Lynne, very impressively, was able to do all of the routes. She had a problem with 'paralysis' - lack of confidence in the upcoming move, and inability to pull the trigger on it. Pat, who was an excellent guide in all respects, did quite a bit of coaching and encouragement, and once or twice scrambled up the rock to where she was. Lynne developed a Monica Seles-like vocal technique for getting over the hard parts, which had me doubled over with laughter for long periods.

Most of the routes were below 5.9, so they were pretty easy for me. On the next-to-last climb Pat had me try a 5.10C bit, a smooth slightly-overhanging bulge with no handholds to speak of. I spent about 5 minutes working on it, tried 4 times but couldn't quite get over, in spite of an all-out rope 'lift' from Pat and Lynne. Something for next time! The last route was a 5.9 with a non-obvious move halfway up, which I failed to discover but was able to do after Pat pointed it out (Lynne also did it, with a bit of rope help).

Pat is a 40-ish 'climbing bum' who has spent his youth in Yosemite Valley, Joshua Tree, and other climbing Meccas. A very interesting and amiable guy. He's currently studying for a Masters in Philosophy at San Diego State. We discusses Hegel while Lynne was climbing, and Lynne and I vainly tried to recall the words to the Monty Python Philosopher's Drinking Song.

As the sun was sinking we reluctantly called it a day, bade farewell to Pat, drove back to town, surveyed the dining options and ended up eating Mexican food at Arturo's (C+).

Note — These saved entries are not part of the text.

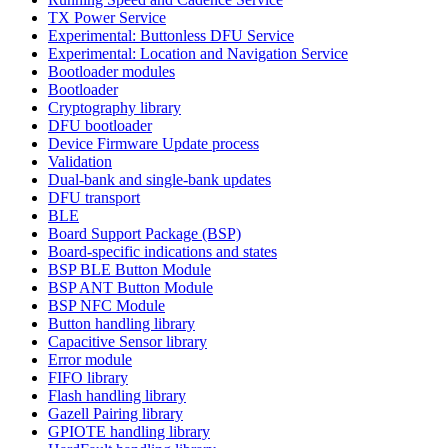
TX Power Service
Experimental: Buttonless DFU Service
Experimental: Location and Navigation Service
Bootloader modules
Bootloader
Cryptography library
DFU bootloader
Device Firmware Update process
Validation
Dual-bank and single-bank updates
DFU transport
BLE
Board Support Package (BSP)
Board-specific indications and states
BSP BLE Button Module
BSP ANT Button Module
BSP NFC Module
Button handling library
Capacitive Sensor library
Error module
FIFO library
Flash handling library
Gazell Pairing library
GPIOTE handling library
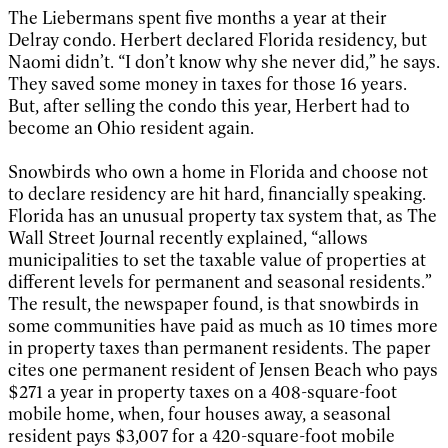
The Liebermans spent five months a year at their
Delray condo. Herbert declared Florida residency, but
Naomi didn’t. “I don’t know why she never did,” he says.
They saved some money in taxes for those 16 years.
But, after selling the condo this year, Herbert had to
become an Ohio resident again.
Snowbirds who own a home in Florida and choose not
to declare residency are hit hard, financially speaking.
Florida has an unusual property tax system that, as The
Wall Street Journal recently explained, “allows
municipalities to set the taxable value of properties at
different levels for permanent and seasonal residents.”
The result, the newspaper found, is that snowbirds in
some communities have paid as much as 10 times more
in property taxes than permanent residents. The paper
cites one permanent resident of Jensen Beach who pays
$271 a year in property taxes on a 408-square-foot
mobile home, when, four houses away, a seasonal
resident pays $3,007 for a 420-square-foot mobile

The next day (Saturday) we headed back into the park and climbed Ryan Mountain, 2 hour round-trip with a nice 360-degree view at the top.

Then we drove down to Hidden Valley, parked, and walked up into the first boulder pile we found. This was a wild 50-foot-high complex; we tried various routes and made it most of the way up, emphasizing safety (climbing down is the hard part).

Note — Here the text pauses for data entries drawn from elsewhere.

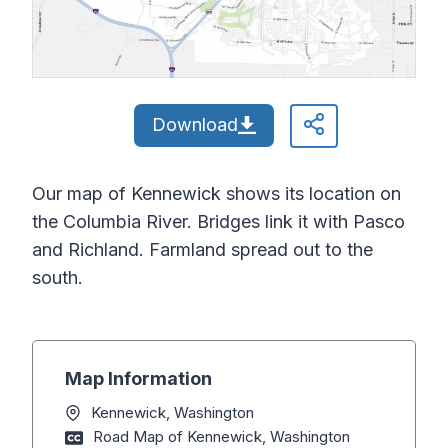
Download
Our map of Kennewick shows its location on
the Columbia River. Bridges link it with Pasco
and Richland. Farmland spread out to the
south.
Map Information
Kennewick, Washington
Road Map of Kennewick, Washington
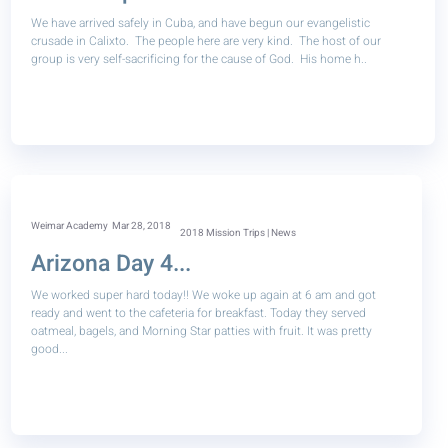
We have arrived safely in Cuba, and have begun our evangelistic
crusade in Calixto. The people here are very kind. The host of our
group is very self-sacrificing for the cause of God. His home h..
Weimar Academy
Mar 28, 2018
2018 Mission Trips | News
Arizona Day 4...
We worked super hard today!! We woke up again at 6 am and got
ready and went to the cafeteria for breakfast. Today they served
oatmeal, bagels, and Morning Star patties with fruit. It was pretty
good...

Hard to see, but climbers are on the spire to my left.

Then we crossed the road back to Turtle Rock and tried to find an easy route up. The first 10 feet was a 45-degree slab with minor features. I tried this a few times, but it was clear that the descent would be a bit dicey (and a slip would result in a bad fall) so we played it safe and found some lower boulders to work on. One of these resulted in an awkward situation for Lynne that I'm not at liberty to discuss.

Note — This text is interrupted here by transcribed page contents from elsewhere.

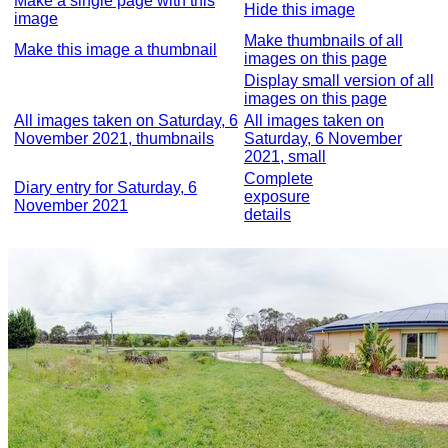
Make a single page with this
Hide this image
image
Make thumbnails of all
Make this image a thumbnail
images on this page
Display small version of all
images on this page
All images taken on Saturday, 6
All images taken on
November 2021, thumbnails
Saturday, 6 November
2021, small
Complete
Diary entry for Saturday, 6
exposure
November 2021
details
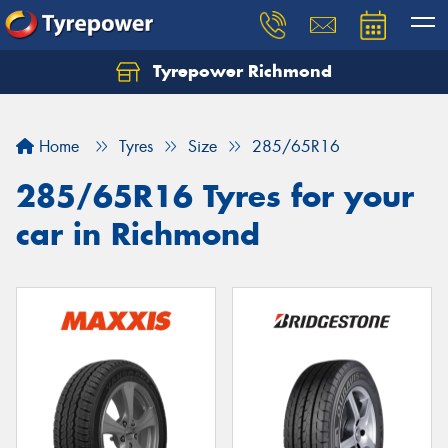
Tyrepower Richmond
Home
Tyres
Size
285/65R16
285/65R16 Tyres for your
car in Richmond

The awkward situation occurred atop the boulder at the right.

Our final climb of the day was a 70-foot slab, steep enough to produce some major butterflies, with a wonderful view from the top.

By now it was past 4:00, so we hustled into the car and made it back to the airport in time for our 8:10 flight, with a stop at Del Taco (ugh).

A fantastic trip - the weather was sunny and mild (70's) both days. The Joshua trees (so named by Mormons in reference to a Biblical story in which Joshua has to keeps his arms raised for a long period; the trees have awkward, angular branches) were bizarre and beautiful. We want to return, hopefully before it reaches the unpleasant heat of summer (100-110) in a month or two.